## WHAT THE TASK ASKS:
Consider the listing below. Extract exactly the lines from the line containing "て家へ帰るはめになった。" to the line containing "今占われているのは40歳位の綺麗な女の人だった。", both included.

## DATA SECTION:
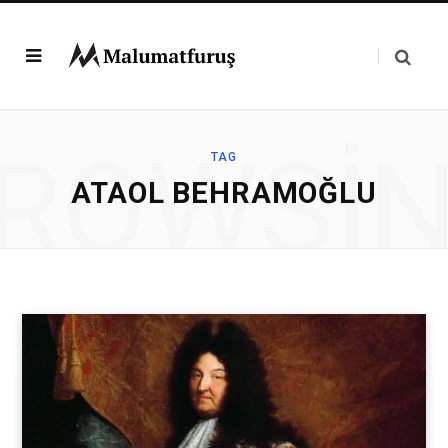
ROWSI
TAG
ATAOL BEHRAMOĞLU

==

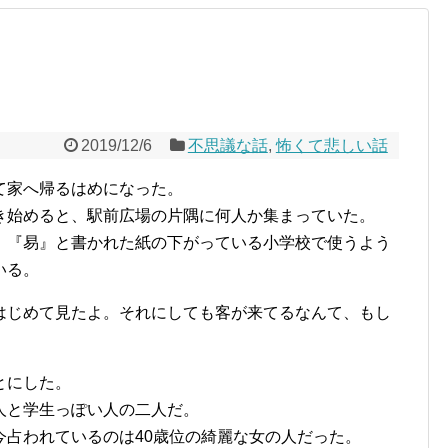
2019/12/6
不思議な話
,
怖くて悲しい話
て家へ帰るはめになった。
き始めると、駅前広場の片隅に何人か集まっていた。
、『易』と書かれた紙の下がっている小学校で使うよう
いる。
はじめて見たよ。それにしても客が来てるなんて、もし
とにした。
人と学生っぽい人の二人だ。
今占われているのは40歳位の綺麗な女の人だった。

## WRITTEN REPLY:
て家へ帰るはめになった。
き始めると、駅前広場の片隅に何人か集まっていた。
、『易』と書かれた紙の下がっている小学校で使うよう
いる。
はじめて見たよ。それにしても客が来てるなんて、もし
とにした。
人と学生っぽい人の二人だ。
今占われているのは40歳位の綺麗な女の人だった。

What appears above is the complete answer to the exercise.